Sunflowers famously turn their faces to follow the sun as it crosses the sky. But how do sunflowers “see” the sun to follow it? New work from plant biologists at the University of California, Davis, published Oct. 31 in PLOS Biology, shows that they use a different, novel mechanism from that previously thought.
“This was a total surprise for us,” said Stacey Harmer, professor of plant biology at UC Davis and senior author on the paper.
Most plants show phototropism — the ability to grow toward a light source. Plant scientists had assumed that sunflowers’ heliotropism, the ability to follow the sun, would be based on the same basic mechanism, which is governed by molecule called phototropin and responds to light at the blue end of the spectrum.
Sunflowers swing their heads by growing a little more on the east side of the stem — pushing the head west — during the day and a little more on the west side at night, so the head swings back toward the east. Harmer’s lab at the UC Davis College of Biological Sciences has previously shown how sunflowers use their internal circadian clock to anticipate the sunrise, and to coordinate the opening of florets with the appearance of pollinating insects in the morning.
In the new study, graduate student Christopher Brooks, postdoctoral researcher Hagatop Atamian and Harmer looked at which genes were switched on (transcribed) in sunflowers grown indoors in laboratory growth chambers, and in sunflowers growing in sunlight outdoors.

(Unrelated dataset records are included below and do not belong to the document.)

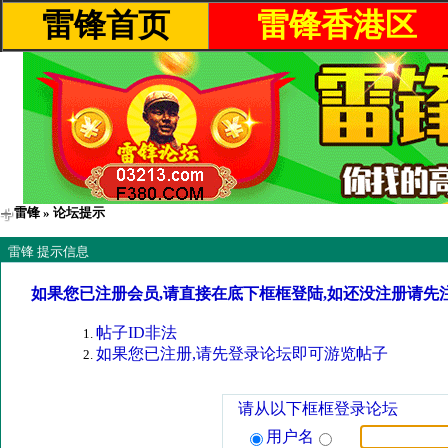
雷锋首页
雷锋香港区
雷锋
» 论坛提示
雷锋 提示信息
如果您已注册会员,请直接在底下框框登陆,如还没注册请先
帖子ID非法
如果您已注册,请先登录论坛即可游览帖子
请从以下框框登录论坛
用户名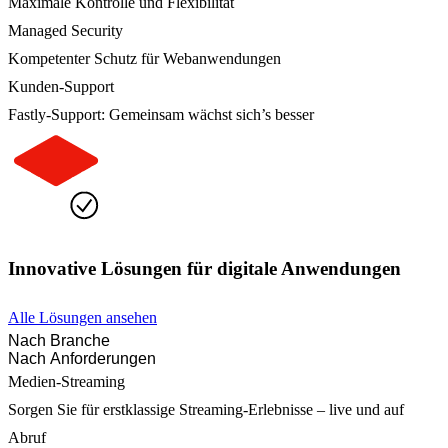
Maximale Kontrolle und Flexibilität
Managed Security
Kompetenter Schutz für Webanwendungen
Kunden-Support
Fastly-Support: Gemeinsam wächst sich’s besser
Innovative Lösungen für digitale Anwendungen
Alle Lösungen ansehen
Nach Branche
Nach Anforderungen
Medien-Streaming
Sorgen Sie für erstklassige Streaming-Erlebnisse – live und auf
Abruf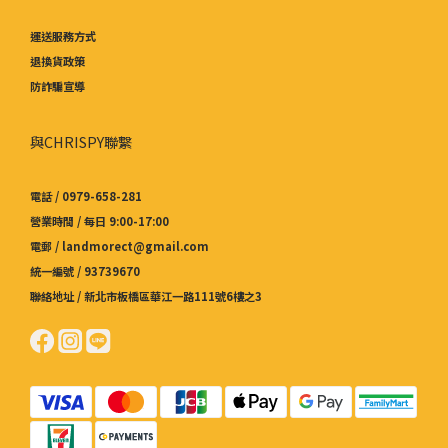
運送服務方式
退換貨政策
防詐騙宣導
與CHRISPY聯繫
電話 / 0979-658-281
營業時間 / 每日 9:00-17:00
電郵 / landmorect@gmail.com
統一編號 / 93739670
聯絡地址 / 新北市板橋區華江一路111號6樓之3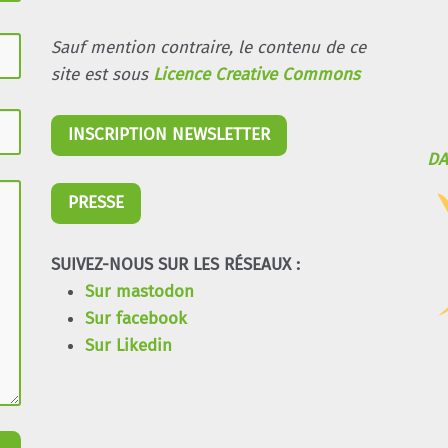
Sauf mention contraire, le contenu de ce
site est sous
Licence Creative Commons
INSCRIPTION NEWSLETTER
DA
PRESSE
SUIVEZ-NOUS SUR LES RÉSEAUX :
Sur mastodon
Sur facebook
Sur Likedin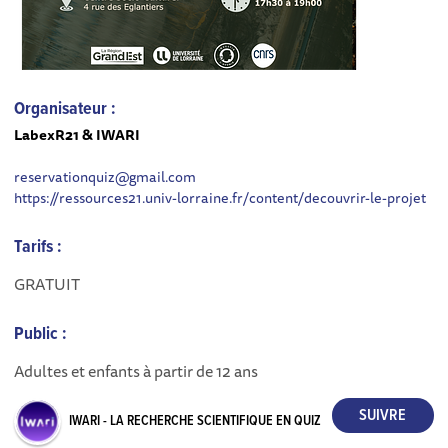
Organisateur :
LabexR21 & IWARI
reservationquiz@gmail.com
https://ressources21.univ-lorraine.fr/content/decouvrir-le-projet
Tarifs :
GRATUIT
Public :
Adultes et enfants à partir de 12 ans
IWARI - LA RECHERCHE SCIENTIFIQUE EN QUIZ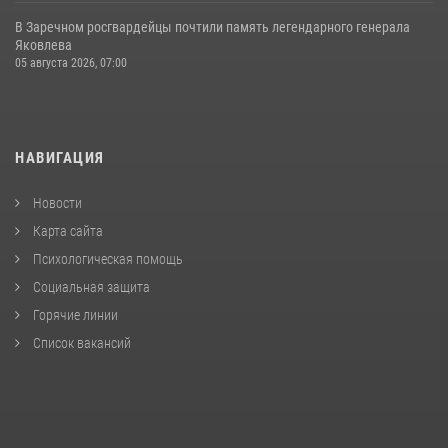
В Заречном росгвардейцы почтили память легендарного генерала
Яковлева
05 августа 2026, 07:00
НАВИГАЦИЯ
Новости
Карта сайта
Психологическая помощь
Социальная защита
Горячие линии
Список вакансий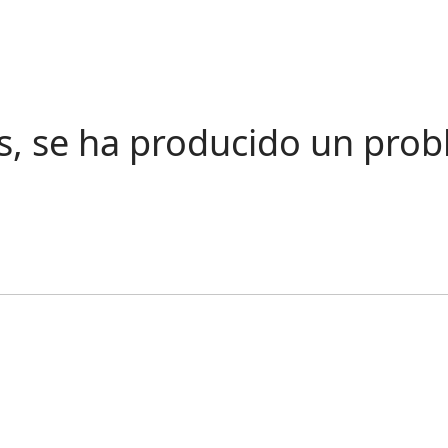
s, se ha producido un pro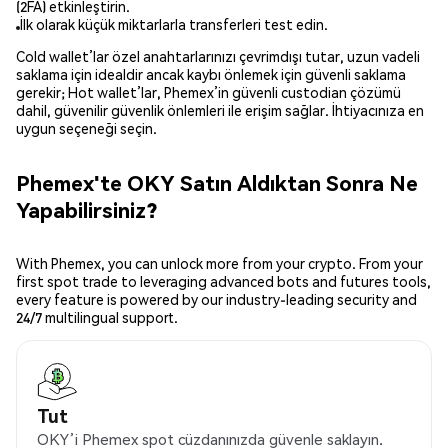
(2FA) etkinleştirin.
İlk olarak küçük miktarlarla transferleri test edin.
Cold wallet’lar özel anahtarlarınızı çevrimdışı tutar, uzun vadeli
saklama için idealdir ancak kaybı önlemek için güvenli saklama
gerekir; Hot wallet’lar, Phemex’in güvenli custodian çözümü
dahil, güvenilir güvenlik önlemleri ile erişim sağlar. İhtiyacınıza en
uygun seçeneği seçin.
Phemex'te OKY Satın Aldıktan Sonra Ne
Yapabilirsiniz?
With Phemex, you can unlock more from your crypto. From your
first spot trade to leveraging advanced bots and futures tools,
every feature is powered by our industry-leading security and
24/7 multilingual support.
Tut
OKY’i Phemex spot cüzdanınızda güvenle saklayın.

Indoors, sunflowers grew straight toward the light, activating genes associated with phototropin. But the plants grown outdoors, swinging their heads with the sun, showed a completely different pattern of gene expression. There was no apparent difference in phototropin between one side of the stem and another.

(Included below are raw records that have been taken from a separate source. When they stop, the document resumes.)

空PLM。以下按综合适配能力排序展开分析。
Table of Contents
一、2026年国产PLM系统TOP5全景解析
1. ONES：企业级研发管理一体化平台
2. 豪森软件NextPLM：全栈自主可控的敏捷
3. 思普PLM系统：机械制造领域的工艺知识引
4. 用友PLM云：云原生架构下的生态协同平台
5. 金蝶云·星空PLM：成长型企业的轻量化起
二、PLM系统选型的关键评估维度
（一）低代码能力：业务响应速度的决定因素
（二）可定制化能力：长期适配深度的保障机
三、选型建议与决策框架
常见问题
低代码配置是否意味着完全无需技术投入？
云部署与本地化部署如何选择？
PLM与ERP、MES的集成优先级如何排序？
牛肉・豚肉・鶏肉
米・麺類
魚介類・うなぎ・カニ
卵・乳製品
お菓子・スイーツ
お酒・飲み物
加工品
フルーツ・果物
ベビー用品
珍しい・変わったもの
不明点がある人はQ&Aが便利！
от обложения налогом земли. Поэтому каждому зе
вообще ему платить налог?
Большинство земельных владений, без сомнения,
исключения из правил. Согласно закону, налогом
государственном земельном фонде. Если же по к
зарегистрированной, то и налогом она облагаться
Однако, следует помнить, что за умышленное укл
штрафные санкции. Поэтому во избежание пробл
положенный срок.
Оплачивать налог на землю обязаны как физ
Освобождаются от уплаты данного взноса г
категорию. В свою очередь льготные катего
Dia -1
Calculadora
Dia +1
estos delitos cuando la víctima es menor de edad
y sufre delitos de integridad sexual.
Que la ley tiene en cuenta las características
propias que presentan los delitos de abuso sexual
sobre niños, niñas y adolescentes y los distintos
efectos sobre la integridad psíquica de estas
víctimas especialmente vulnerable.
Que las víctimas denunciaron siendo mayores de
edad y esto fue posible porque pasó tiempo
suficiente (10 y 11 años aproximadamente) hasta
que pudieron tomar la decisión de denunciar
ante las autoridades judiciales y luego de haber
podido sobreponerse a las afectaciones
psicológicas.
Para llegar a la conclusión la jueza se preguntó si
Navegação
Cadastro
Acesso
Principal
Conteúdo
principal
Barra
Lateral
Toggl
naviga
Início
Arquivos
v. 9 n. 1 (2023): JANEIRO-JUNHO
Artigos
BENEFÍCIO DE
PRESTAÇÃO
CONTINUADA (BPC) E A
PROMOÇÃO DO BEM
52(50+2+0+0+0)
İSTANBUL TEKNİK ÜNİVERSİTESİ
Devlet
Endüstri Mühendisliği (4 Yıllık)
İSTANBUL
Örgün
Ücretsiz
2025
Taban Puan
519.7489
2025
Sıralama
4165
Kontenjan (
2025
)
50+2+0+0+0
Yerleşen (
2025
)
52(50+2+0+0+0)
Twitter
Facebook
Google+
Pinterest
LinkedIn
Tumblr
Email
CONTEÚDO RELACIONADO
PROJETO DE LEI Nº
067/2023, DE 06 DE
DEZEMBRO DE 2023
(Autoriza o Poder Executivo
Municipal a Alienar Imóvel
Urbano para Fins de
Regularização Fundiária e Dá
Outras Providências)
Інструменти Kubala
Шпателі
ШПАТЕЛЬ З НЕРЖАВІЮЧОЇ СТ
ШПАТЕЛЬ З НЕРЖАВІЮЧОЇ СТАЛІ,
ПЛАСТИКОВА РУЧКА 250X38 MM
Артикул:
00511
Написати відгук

The researchers have not yet identified the genes involved in heliotropism.
“We seem to have ruled out the phototropin pathway, but we did not find a clear smoking gun,” Harmer said.
Blocking blue, ultraviolet, red or far-red light with shade boxes had no effect on the heliotropism response. This shows that there are likely multiple pathways, responding to different wavelengths of light, to achieve the same goal. Upcoming work will look at protein regulation in the plants.
Sunflowers are quick learners. When plants grown in the lab were moved outdoors, they started tracking the sun on the first day, Harmer said. That behavior was accompanied by a burst of gene expression on the shaded side of the plant that did not recur on subsequent days. That suggests some kind of “rewiring” is going on, she said.
Apart from revealing previously unknown pathways for light-sensing and growth in plants, the discovery has broad relevance, Harmer said.
“Things that you define in a controlled environment like a growth chamber may not work out in the real world,” she said.
Atamian is now an assistant professor at Chapman University.